Cronaca Via Filippo Smaldone

Torna la truffa "porta a porta". Anziana raggirata da finto rappresentante

Il figlio di una donna di 95 anni ha chiamato la polizia, dopo che un uomo, spacciandosi per rappresentante dell'associazione pensionati, le ha spillato 200 euro, con la scusa di consegnarle a domicilio padelle di valore inferiore

Foto di repertorio.

 

LECCE – Occhio agli imbroglioni e alle truffe ai danni degli anziani. I malintenzionati sono sempre in agguato e pronti a spillare soldi, facendo leva sulla buona fede di chi non ha i mezzi per difendersi.
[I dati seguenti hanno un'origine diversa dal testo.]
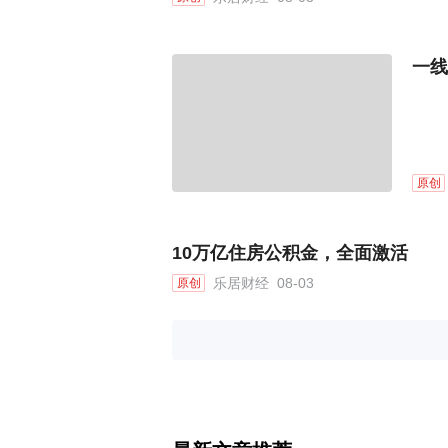
一线
原创
10万亿住房公积金，全面激活
乐居财经
08-03
原创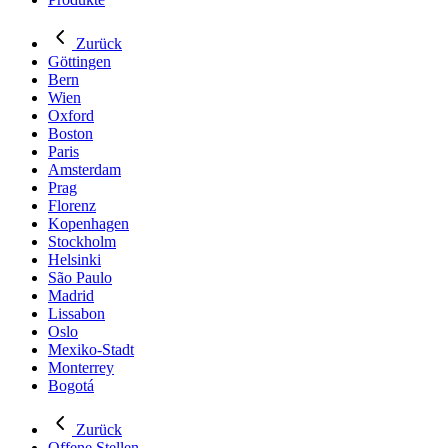
Zurück
Göttingen
Bern
Wien
Oxford
Boston
Paris
Amsterdam
Prag
Florenz
Kopenhagen
Stockholm
Helsinki
São Paulo
Madrid
Lissabon
Oslo
Mexiko-Stadt
Monterrey
Bogotá
Zurück
Offene Stellen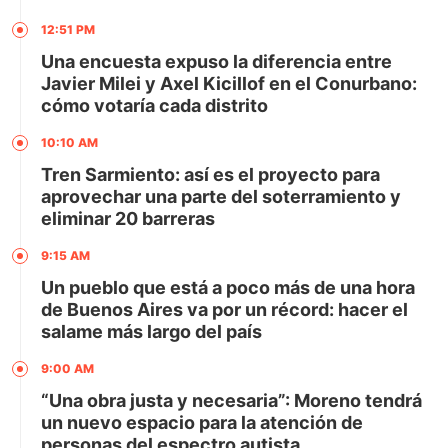
12:51 PM
Una encuesta expuso la diferencia entre
Javier Milei y Axel Kicillof en el Conurbano:
cómo votaría cada distrito
10:10 AM
Tren Sarmiento: así es el proyecto para
aprovechar una parte del soterramiento y
eliminar 20 barreras
9:15 AM
Un pueblo que está a poco más de una hora
de Buenos Aires va por un récord: hacer el
salame más largo del país
9:00 AM
“Una obra justa y necesaria”: Moreno tendrá
un nuevo espacio para la atención de
personas del espectro autista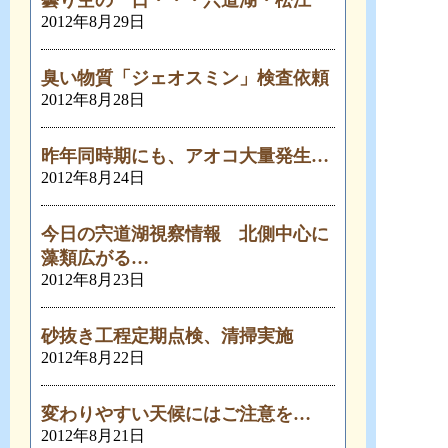
曇り空の一日・・・宍道湖・松江
2012年8月29日
臭い物質「ジェオスミン」検査依頼
2012年8月28日
昨年同時期にも、アオコ大量発生…
2012年8月24日
今日の宍道湖視察情報 北側中心に
藻類広がる…
2012年8月23日
砂抜き工程定期点検、清掃実施
2012年8月22日
変わりやすい天候にはご注意を…
2012年8月21日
Come avvenuto nella prima mattinata di ieri, in via Filippo Smaldone, nel quartiere Santa Rosa, dove dov’è dovuta intervenire una volante di polizia, per segnalazione di una truffa.

E’ stato il figlio di una donna di 95 anni a comporre il 113, per raccontare quanto avvenuto poco prima. Una persona, sui 50 anni, altezza di circa un metro e 75, con un abito marrone, si sarebbe presentato alla porta, spacciandosi per rappresentante dell’associazione pensionati.

L’uomo, dopo aver suonato all’abitazione dell’anziana, le avrebbe comunicato che l’associazione intendeva assegnarle un set di padelle, a domicilio, in cambio di 280 euro, per le spese di consegna. L’anziana, a quanto pare, è caduta nel tranello, finendo per credere allo sconosciuto imbonitore, facendo però presente che, in casa, aveva solo 200 euro.

Inutile dire che il sedicente rappresentante si è “accontentato” della somma, lasciandole un pacco ancora chiuso, per poi allontanarsi in tutta fretta. Gli agenti hanno preso in consegna il pacco, verificando come dentro vi fossero alcune padelle di marca “Blev Metal Bavaria”, rimediate dallo sconosciuto chissà come. Un modo per abbindolare ancora meglio l’ignara vittima, qualora avesse aperto il pacco subito. Ovviamente, il valore è inferiore, rispetto a quanto elargito dalla povera vittima. Ma, al di là di tutto, è ovviamente truffaldino proprio il metodo usato.